Egg Roll In A Bowl Paleo Keto is a vibrant, one-pan dish that captures the essence of traditional egg rolls without the carbs. Filled with savory ground pork, crunchy vegetables, and a symphony of flavors from ginger and garlic, this healthy meal is perfect for busy weeknights or laid-back weekends. It’s quick to prepare and can easily be customized to suit various dietary preferences, making it a family favorite that everyone will enjoy.


Ingredients

Scale
  • 1 lb ground pork (or ground turkey)
  • 4 cups shredded cabbage (about ½ head)
  • 1 cup grated carrots (about 2 medium carrots)
  • 4 green onions, chopped
  • 3 cloves garlic, minced
  • 1 tbsp fresh ginger, grated
  • ¼ cup coconut aminos
  • 1 tbsp sesame oil
  • Salt and pepper to taste

Instructions

  1. Prepare all ingredients by chopping vegetables and measuring spices.
  2. In a large skillet over medium-high heat, cook the ground pork until browned (5-7 minutes).
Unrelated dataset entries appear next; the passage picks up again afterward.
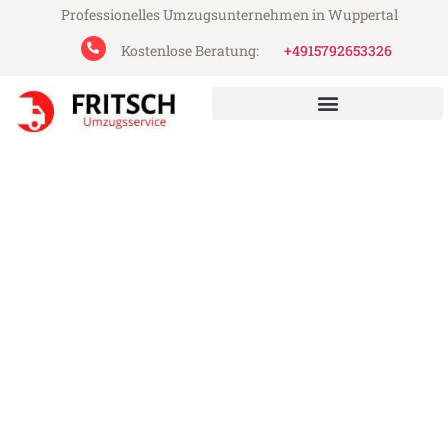
Professionelles Umzugsunternehmen in Wuppertal
Kostenlose Beratung:
+4915792653326
Fritsch Umzugsservice aus Wuppertal
Umzug Wuppertal Bregenz
Günstiger Umzug Wuppertal Bregenz (ab
199€)
Express-Abwicklung in unter 24 Stunden!
Über 15 Jahre Erfahrung mit Umzügen!
Angebot erhalten in unter 30 Minuten!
Drain excess fat if needed.
  3. Add shredded cabbage, grated carrots, minced garlic, and ginger; stir-fry until tender (3-4 minutes).
  4. Pour in coconut aminos and season with salt and pepper; simmer for an additional 2 minutes.
  5. Fold in chopped green onions just before serving and drizzle sesame oil on top.
  • Prep Time: 10 minutes
  • Cook Time: 20 minutes
  • Category: Main
  • Method: Stovetop
  • Cuisine: Asian

Nutrition

  • Serving Size: 1 bowl (approximately 300g)
  • Calories: 350
  • Sugar: 5g
  • Sodium: 600mg
  • Fat: 25g
  • Saturated Fat: 10g
  • Unsaturated Fat: 15g
  • Trans Fat: 0g
  • Carbohydrates: 18g
  • Fiber: 5g
  • Protein: 22g
  • Cholesterol: 70mg

Keywords: For a vegan option, substitute ground pork with tofu or tempeh. Feel free to experiment with different proteins like chicken or beef. Store leftovers in an airtight container for up to three days; reheat gently on the stovetop.